Each entry below is to be duplicated precisely.

--- Records Enclosed Below ---

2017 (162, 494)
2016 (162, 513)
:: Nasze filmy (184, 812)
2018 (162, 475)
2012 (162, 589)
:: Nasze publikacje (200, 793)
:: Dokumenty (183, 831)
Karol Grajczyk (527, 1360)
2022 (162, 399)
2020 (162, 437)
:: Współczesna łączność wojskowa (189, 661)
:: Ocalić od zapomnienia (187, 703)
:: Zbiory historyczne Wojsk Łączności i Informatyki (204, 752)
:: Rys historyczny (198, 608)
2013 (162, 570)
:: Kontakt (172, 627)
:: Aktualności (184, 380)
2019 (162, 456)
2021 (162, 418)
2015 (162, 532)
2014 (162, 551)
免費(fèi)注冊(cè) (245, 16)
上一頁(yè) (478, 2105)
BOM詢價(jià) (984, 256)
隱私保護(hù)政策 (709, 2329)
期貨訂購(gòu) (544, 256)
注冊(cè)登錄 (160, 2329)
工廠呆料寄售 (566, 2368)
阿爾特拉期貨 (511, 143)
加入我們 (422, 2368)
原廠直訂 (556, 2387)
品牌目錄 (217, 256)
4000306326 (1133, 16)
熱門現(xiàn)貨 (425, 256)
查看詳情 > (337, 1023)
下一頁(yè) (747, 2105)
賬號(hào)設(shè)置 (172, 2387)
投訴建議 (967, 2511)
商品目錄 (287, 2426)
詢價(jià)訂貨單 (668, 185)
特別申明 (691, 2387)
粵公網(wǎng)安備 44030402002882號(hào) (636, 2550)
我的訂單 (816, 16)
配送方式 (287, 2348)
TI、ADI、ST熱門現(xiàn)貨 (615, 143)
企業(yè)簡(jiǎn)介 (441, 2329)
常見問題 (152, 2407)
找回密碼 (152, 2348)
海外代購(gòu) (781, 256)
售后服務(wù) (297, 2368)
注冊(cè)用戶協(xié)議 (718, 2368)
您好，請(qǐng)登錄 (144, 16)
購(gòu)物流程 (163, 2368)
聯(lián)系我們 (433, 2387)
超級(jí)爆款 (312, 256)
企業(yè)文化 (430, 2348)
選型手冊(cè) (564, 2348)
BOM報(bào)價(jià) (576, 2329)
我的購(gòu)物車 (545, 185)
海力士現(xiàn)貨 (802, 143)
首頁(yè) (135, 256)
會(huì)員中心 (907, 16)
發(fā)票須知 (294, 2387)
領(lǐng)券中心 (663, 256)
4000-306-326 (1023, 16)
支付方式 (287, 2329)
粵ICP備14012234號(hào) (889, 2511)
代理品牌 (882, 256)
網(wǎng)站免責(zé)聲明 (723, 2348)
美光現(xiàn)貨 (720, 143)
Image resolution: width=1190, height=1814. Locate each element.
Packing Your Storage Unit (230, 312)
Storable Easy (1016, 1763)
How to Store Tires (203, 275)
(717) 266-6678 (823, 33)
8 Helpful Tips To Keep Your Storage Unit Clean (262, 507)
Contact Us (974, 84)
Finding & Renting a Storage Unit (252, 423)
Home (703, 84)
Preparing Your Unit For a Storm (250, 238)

--- End of Enclosed Records ---

Exercise output:
2017 (162, 494)
2016 (162, 513)
:: Nasze filmy (184, 812)
2018 (162, 475)
2012 (162, 589)
:: Nasze publikacje (200, 793)
:: Dokumenty (183, 831)
Karol Grajczyk (527, 1360)
2022 (162, 399)
2020 (162, 437)
:: Współczesna łączność wojskowa (189, 661)
:: Ocalić od zapomnienia (187, 703)
:: Zbiory historyczne Wojsk Łączności i Informatyki (204, 752)
:: Rys historyczny (198, 608)
2013 (162, 570)
:: Kontakt (172, 627)
:: Aktualności (184, 380)
2019 (162, 456)
2021 (162, 418)
2015 (162, 532)
2014 (162, 551)
免費(fèi)注冊(cè) (245, 16)
上一頁(yè) (478, 2105)
BOM詢價(jià) (984, 256)
隱私保護(hù)政策 (709, 2329)
期貨訂購(gòu) (544, 256)
注冊(cè)登錄 (160, 2329)
工廠呆料寄售 (566, 2368)
阿爾特拉期貨 (511, 143)
加入我們 (422, 2368)
原廠直訂 (556, 2387)
品牌目錄 (217, 256)
4000306326 (1133, 16)
熱門現(xiàn)貨 (425, 256)
查看詳情 > (337, 1023)
下一頁(yè) (747, 2105)
賬號(hào)設(shè)置 (172, 2387)
投訴建議 (967, 2511)
商品目錄 (287, 2426)
詢價(jià)訂貨單 (668, 185)
特別申明 (691, 2387)
粵公網(wǎng)安備 44030402002882號(hào) (636, 2550)
我的訂單 (816, 16)
配送方式 (287, 2348)
TI、ADI、ST熱門現(xiàn)貨 (615, 143)
企業(yè)簡(jiǎn)介 (441, 2329)
常見問題 (152, 2407)
找回密碼 (152, 2348)
海外代購(gòu) (781, 256)
售后服務(wù) (297, 2368)
注冊(cè)用戶協(xié)議 (718, 2368)
您好，請(qǐng)登錄 (144, 16)
購(gòu)物流程 (163, 2368)
聯(lián)系我們 (433, 2387)
超級(jí)爆款 (312, 256)
企業(yè)文化 (430, 2348)
選型手冊(cè) (564, 2348)
BOM報(bào)價(jià) (576, 2329)
我的購(gòu)物車 (545, 185)
海力士現(xiàn)貨 (802, 143)
首頁(yè) (135, 256)
會(huì)員中心 (907, 16)
發(fā)票須知 (294, 2387)
領(lǐng)券中心 (663, 256)
4000-306-326 (1023, 16)
支付方式 (287, 2329)
粵ICP備14012234號(hào) (889, 2511)
代理品牌 (882, 256)
網(wǎng)站免責(zé)聲明 (723, 2348)
美光現(xiàn)貨 (720, 143)
Image resolution: width=1190, height=1814. Locate each element.
Packing Your Storage Unit (230, 312)
Storable Easy (1016, 1763)
How to Store Tires (203, 275)
(717) 266-6678 (823, 33)
8 Helpful Tips To Keep Your Storage Unit Clean (262, 507)
Contact Us (974, 84)
Finding & Renting a Storage Unit (252, 423)
Home (703, 84)
Preparing Your Unit For a Storm (250, 238)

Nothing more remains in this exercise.